DIRECTED BY: Kenneth Anger

REVIEWED: 07-06-98

The Japanese cop drama Fireworks is the most tender, sentimental love story I've ever seen in which somebody gets his eye gouged out with chopsticks. That isn't intended as sarcasm. American action flicks have a high level of violence, but the mayhem never feels disruptive: The violence is their whole reason for being. The moments that seem really out of whack are the forced scenes of "human interest"--the tacked-on love stories, the artificial details of family life. By contrast, the bloodshed in Fireworks--the Japanese title, Hana-Bi, combines the words for "flower" and "fire"--is bewilderingly quick and jarring. It intrudes upon what is essentially a tragicomedy of uncommon serenity and sweetness.

Fireworks stars Asian TV superstar and comic idol Takeshi Kitano (a.k.a. Beat Takeshi) as Nishi, a retired detective whose wife (Kayoko Kishimoto) has contracted a terminal illness. To pay her medical expenses, he has borrowed heavily from yakuza hoods, who now demand payment in full. He decides on the only means at hand--bank robbery--to settle the debt and provide his wife with one last vacation. With fellow cops and yakuza enforcers on their trail, the couple wend their way from Mt. Fuji to a haunting resolution on a quiet beach.

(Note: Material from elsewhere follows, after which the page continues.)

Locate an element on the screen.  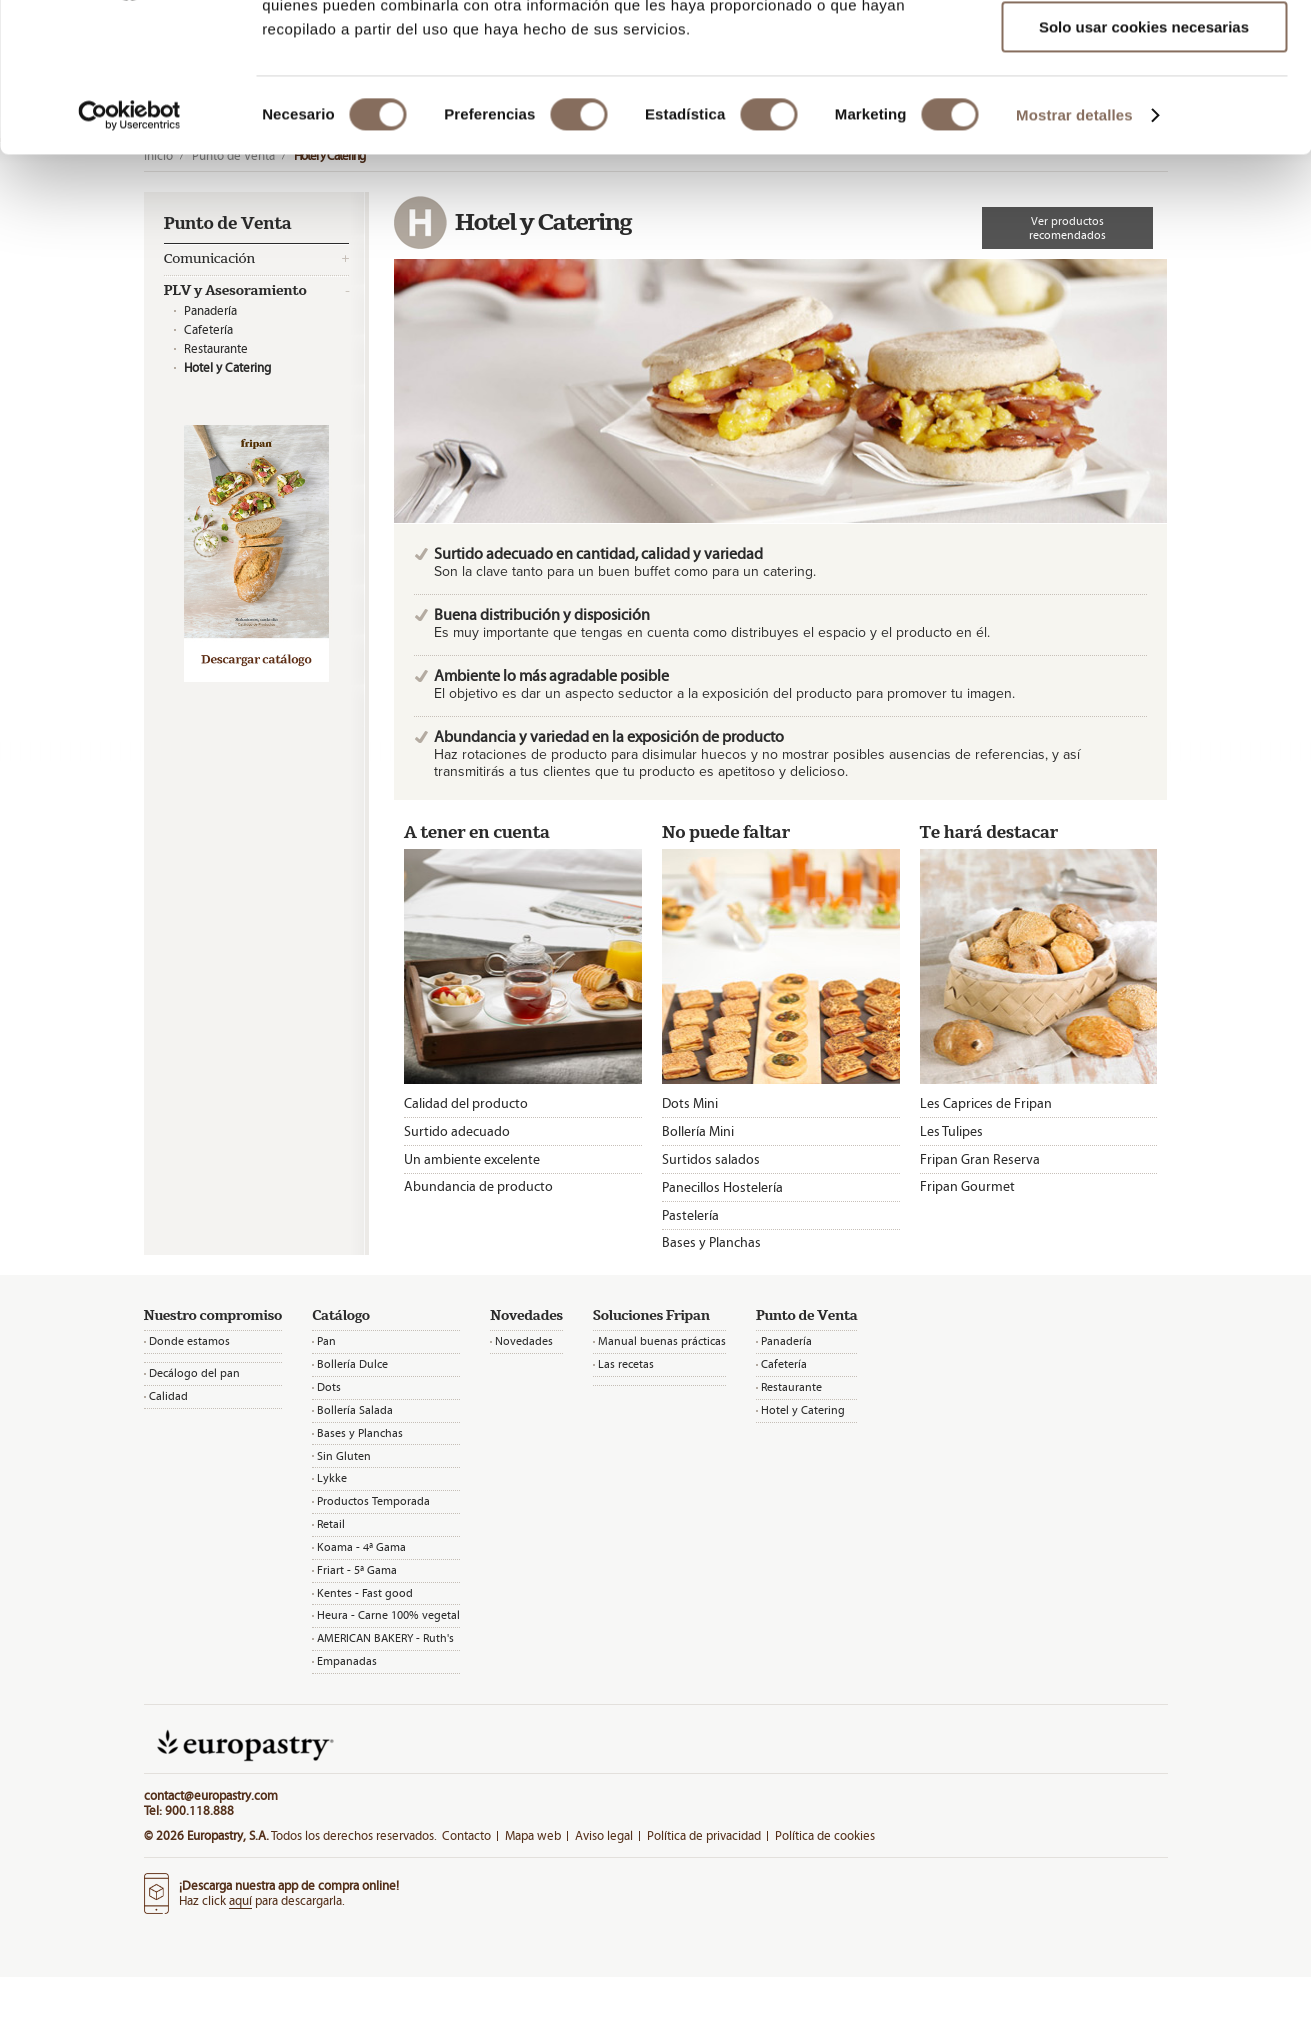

The synopsis reads like standard cop-show fare, but anyone expecting John Woo-style thrills will sit dumbfounded by the movie's elliptical storytelling leaps, its almost subliminally understated slapstick, and its flashback-dense structure, which switches without notice from present to past. (Hint: Nishi's wearing sunglasses in the present.) The action scenes in Fireworks, when not relayed in bloody slow motion or half-remembered bursts, are comically terse. A Kitano knife fight offers no warning or build-up, just the hero inexplicably wrapping his jacket around his arm, the sound of offscreen struggle, a flash of shadow-boxing, and a sprawled attacker.

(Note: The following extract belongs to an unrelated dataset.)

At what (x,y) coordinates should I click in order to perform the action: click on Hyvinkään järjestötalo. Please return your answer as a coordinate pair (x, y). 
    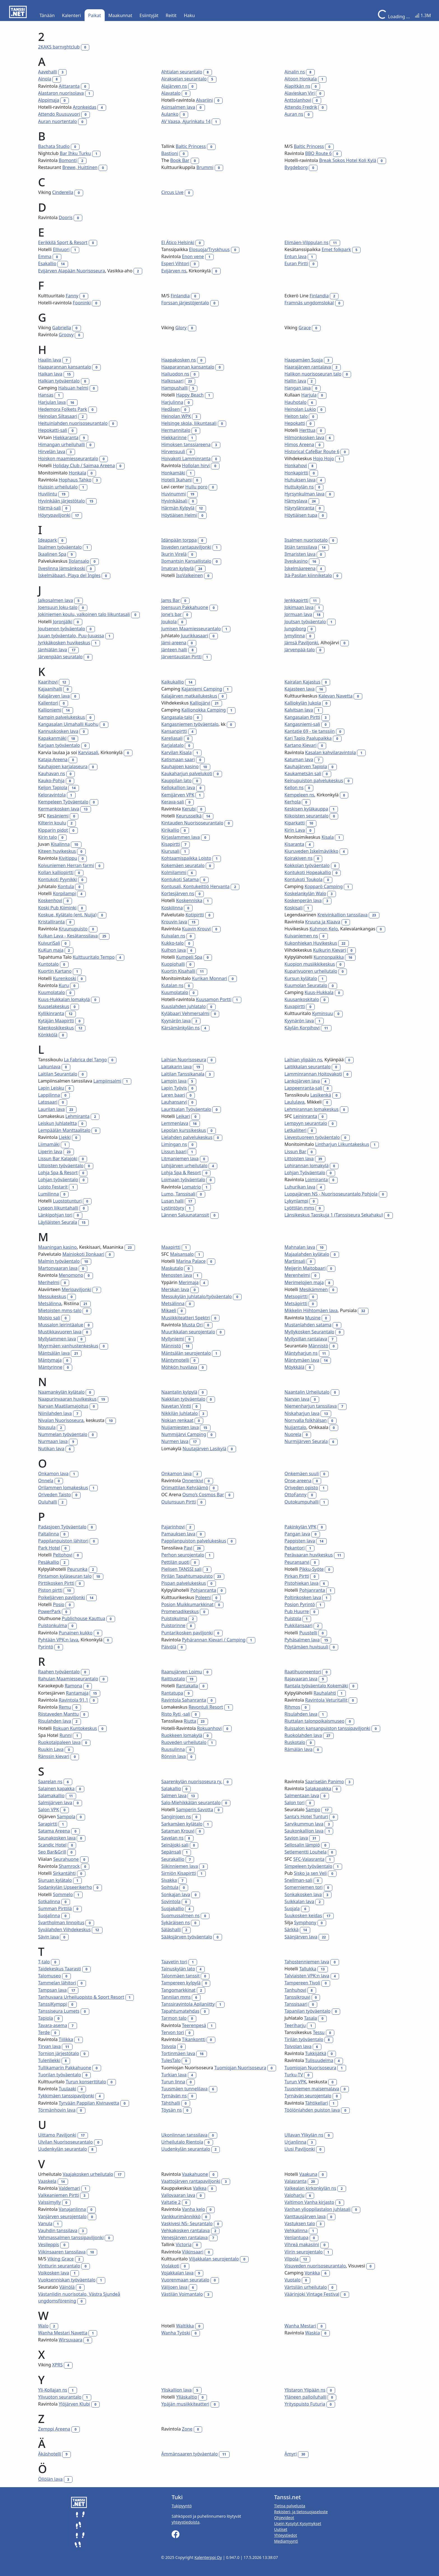
    Looking at the image, I should click on (61, 501).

The threat of violence doesn't loom over the movie, however, as much as the constant awareness of mortality and the passage of time. The silent, affectionate scenes between Nishi and his wife are ruminative, not urgent: There's no sense of an imposed deadline or climax, just the gentle savoring of each moment, which is made all the more precious by the inevitability of its end. In a parallel story--the flower to the central plot's (gun)fire--Nishi's wheelchair-bound partner (Ren Osugi) is awakened from suicidal depression by transformative visions of lilies and pansies, which inspire him to paint obsessively. (Kitano, who wrote, directed, and edited, did the paintings as well.)

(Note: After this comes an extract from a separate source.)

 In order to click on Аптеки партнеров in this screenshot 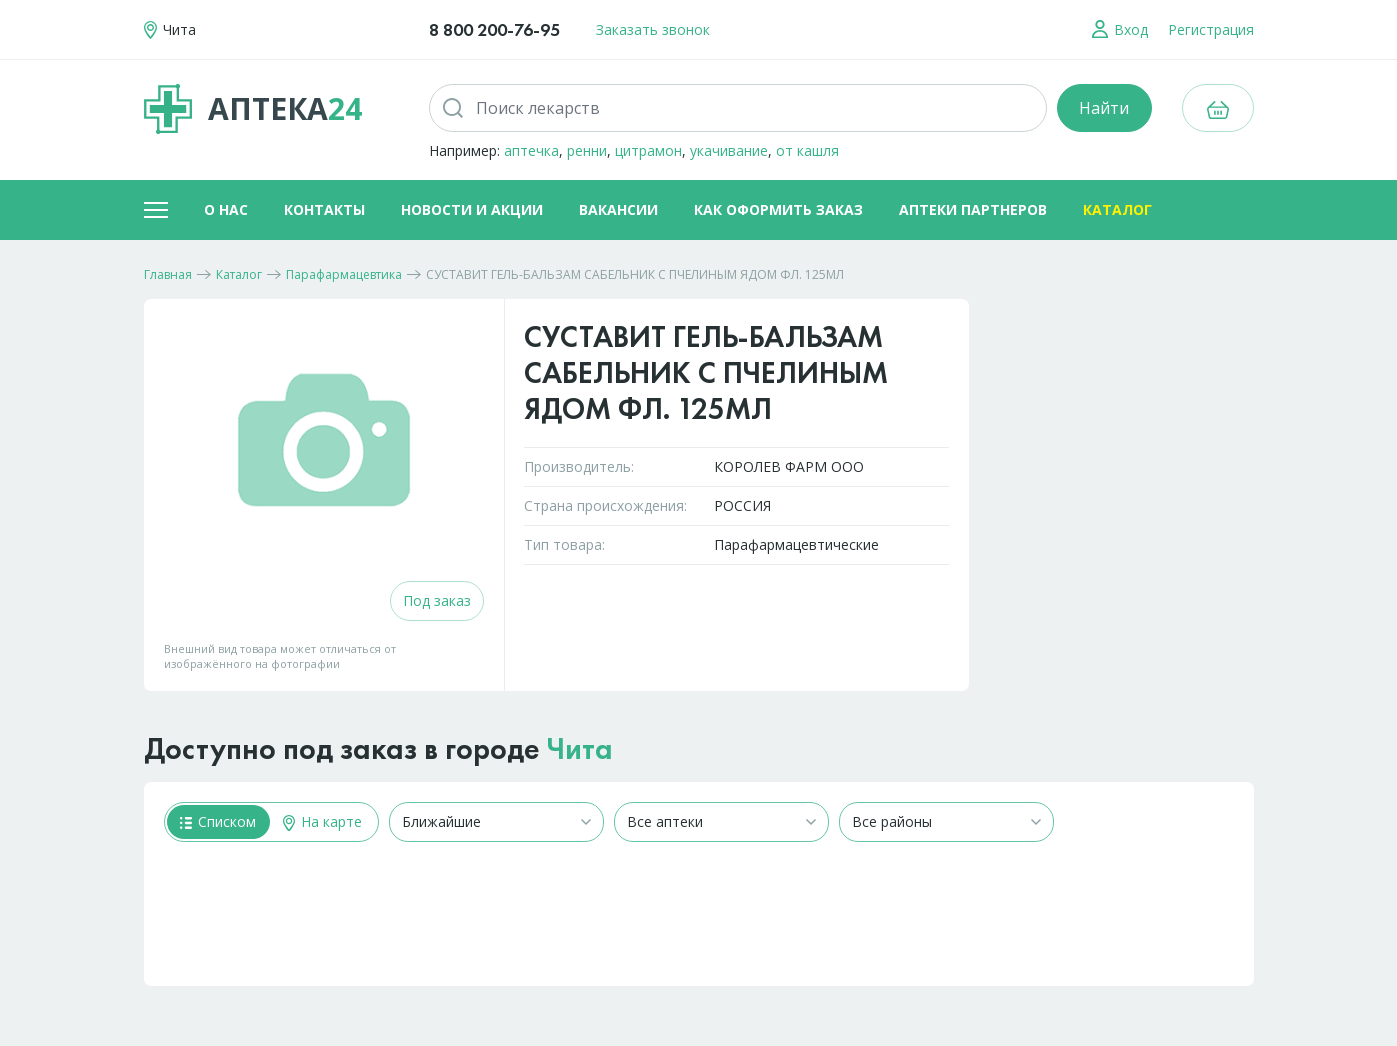, I will do `click(973, 209)`.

Fireworks is the first of Takeshi Kitano's seven movies to be released here, although Quentin Tarantino's Miramax imprint Rolling Thunder just issued the director's 1993 film Sonatine almost simultaneously. I'd like to see them all. As director, Kitano resembles a cross between Jacques Tati and the Japanese filmmaker Seijun Suzuki, whose absurdly stylized mid-'60s gangster thrillers (Tokyo Drifter, Branded to Kill) are dazzling head-scratchers. Onscreen, his lopsided smile, rumpled look, and shuffling walk call to mind Charlie Chaplin as Columbo--albeit a Columbo who can wipe out a car full of assassins in less than a second.

Fireworks is demanding viewing--I enjoyed it a lot more the second time, when the characters and the chronology became much clearer--but its inversion of the cop movie's usual ratio of nine parts bullets to one part humanity is unexpectedly moving. It's a flower that burns.